It's easier to track down all our manipulations using FirePHP ( library and add-on ).

  • Thanks. I see how this works to intercept and adapt, but I think I'll just stick with the plugin for now. I just lost a bunch of customisations with my last theme update, so I'm looking to keep everything as 'out in the open' as possible. A supported plugin is the answer for me. It does seem silly that this cannot work adaptively to the available space, which is what I thought WP3.5/2012 sought to do.
    – zkarj
    Dec 31, 2012 at 5:39
  • Sigh. I was making all these discoveries and tests on a site where I don't use Flickr embeds. I just went to my site that does use them and discovered the plugin I have now completely fails to work. For some odd reason it embeds a blank Flash player instead of the photo.
    – zkarj
    Dec 31, 2012 at 9:22
  • I've done a bit more reading and, for now, added a child theme with a simple functions.php including the line if ( ! isset( $content_width ) ) $content_width = 640; This gives me the 640 pixel wide image. Oddly, if I lower the number to 639 I get the 320 pixel one again.
    – zkarj
    Dec 31, 2012 at 9:24
  • @zkarj, would be better if you assembled an Answer with your conclusions and methods to deal with this.
    – brasofilo
    Dec 31, 2012 at 13:30
  • good idea. Done.
    – zkarj
    Jan 1, 2013 at 7:06

I discovered the plugin I was using had failed under Wordpress 3.5, forcing me to assess a workaround with minimum fuss. Here's what worked.
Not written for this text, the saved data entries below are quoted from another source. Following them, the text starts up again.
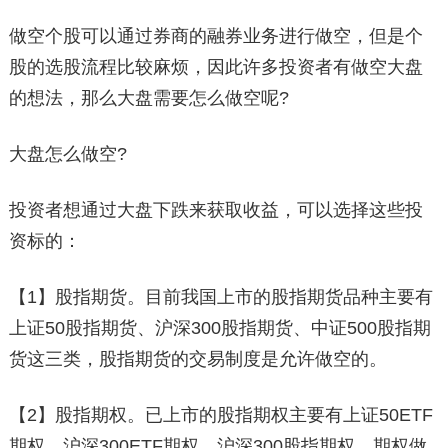
做空个股可以通过券商的融券业务进行做空，但是个
股的选股流程比较麻烦，因此许多投资者有做空大盘
的想法，那么大盘需要怎么做空呢?
大盘怎么做空?
投资者想通过大盘下跌来获取收益，可以选择这些投
资标的：
【1】股指期货。目前我国上市的股指期货品种主要有
上证50股指期货、沪深300股指期货、中证500股指期
货这三类，股指期货的交易制度是允许做空的。
【2】股指期权。已上市的股指期权主要有上证50ETF
期权、沪深300ETF期权、沪深300股指期权。期权做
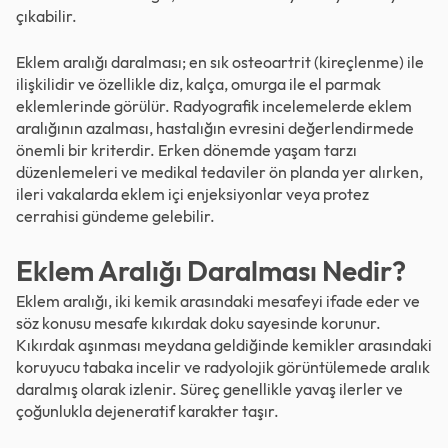
çıkabilir.
Eklem aralığı daralması; en sık osteoartrit (kireçlenme) ile
ilişkilidir ve özellikle diz, kalça, omurga ile el parmak
eklemlerinde görülür. Radyografik incelemelerde eklem
aralığının azalması, hastalığın evresini değerlendirmede
önemli bir kriterdir. Erken dönemde yaşam tarzı
düzenlemeleri ve medikal tedaviler ön planda yer alırken,
ileri vakalarda eklem içi enjeksiyonlar veya protez
cerrahisi gündeme gelebilir.
Eklem Aralığı Daralması Nedir?
Eklem aralığı, iki kemik arasındaki mesafeyi ifade eder ve
söz konusu mesafe kıkırdak doku sayesinde korunur.
Kıkırdak aşınması meydana geldiğinde kemikler arasındaki
koruyucu tabaka incelir ve radyolojik görüntülemede aralık
daralmış olarak izlenir. Süreç genellikle yavaş ilerler ve
çoğunlukla dejeneratif karakter taşır.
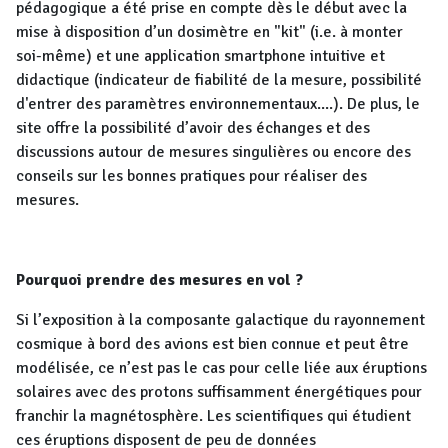
pédagogique a été prise en compte dès le début avec la
mise à disposition d’un dosimètre en "kit" (i.e. à monter
soi-même) et une application smartphone intuitive et
didactique (indicateur de fiabilité de la mesure, possibilité
d'entrer des paramètres environnementaux....). De plus, le
site offre la possibilité d’avoir des échanges et des
discussions autour de mesures singulières ou encore des
conseils sur les bonnes pratiques pour réaliser des
mesures.
Pourquoi prendre des mesures en vol ?
Si l’exposition à la composante galactique du rayonnement
cosmique à bord des avions est bien connue et peut être
modélisée, ce n’est pas le cas pour celle liée aux éruptions
solaires avec des protons suffisamment énergétiques pour
franchir la magnétosphère. Les scientifiques qui étudient
ces éruptions disposent de peu de données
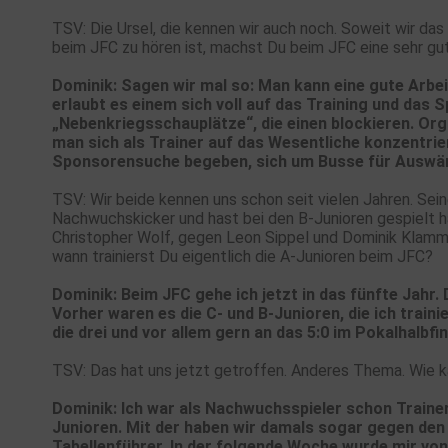
TSV: Die Ursel, die kennen wir auch noch. Soweit wir da
beim JFC zu hören ist, machst Du beim JFC eine sehr gut
Dominik: Sagen wir mal so: Man kann eine gute Arbei
erlaubt es einem sich voll auf das Training und das 
„Nebenkriegsschauplätze“, die einen blockieren. Orga
man sich als Trainer auf das Wesentliche konzentri
Sponsorensuche begeben, sich um Busse für Auswär
TSV: Wir beide kennen uns schon seit vielen Jahren. Sei
Nachwuchskicker und hast bei den B-Junioren gespielt 
Christopher Wolf, gegen Leon Sippel und Dominik Klammt. 
wann trainierst Du eigentlich die A-Junioren beim JFC?
Dominik: Beim JFC gehe ich jetzt in das fünfte Jahr. 
Vorher waren es die C- und B-Junioren, die ich traini
die drei und vor allem gern an das 5:0 im Pokalhalbfin
TSV: Das hat uns jetzt getroffen. Anderes Thema. Wie 
Dominik: Ich war als Nachwuchsspieler schon Trainer 
Junioren. Mit der haben wir damals sogar gegen de
Tabellenführer. In der folgende Woche wurde mir von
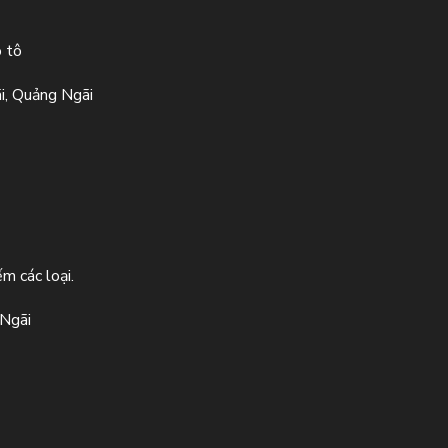
ô tô
i, Quảng Ngãi
m các loại.
 Ngãi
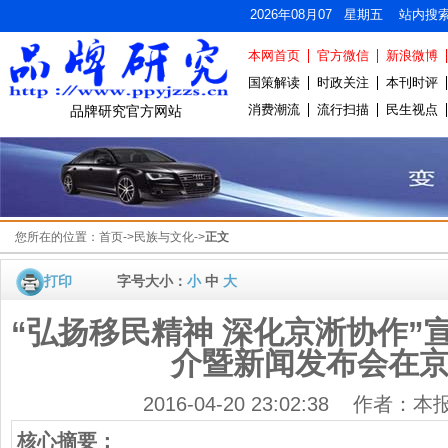
2026年08月07 星期五 站内搜
本网首页
官方微信
新浪微博
国策解读
时政关注
本刊时评
消费潮流
流行扫描
民生视点
品牌研究官方网站
您所在的位置：
首页
->
民族与文化
->
正文
打印
字号大小：
小
中
大
“弘扬移民精神 深化京淅协作”
介暨新闻发布会在
2016-04-20 23:02:38 作者：
核心摘要：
I modified my existing child theme of Twenty Eleven (I have yet to change said site to twenty twelve) by adding the following in functions.php

if ( ! isset( $content_width ) ) $content_width = 640;

This made Flickr return 640 pixel wide images, which suits my current theme. Note that when I set the width to 639 it once again returned the 320 pixel wide image, so there is still more work to figure out the exact behaviour. For Twenty Twelve, the default width is 625, so I still need to figure out how to get 500 pixel wide images returned.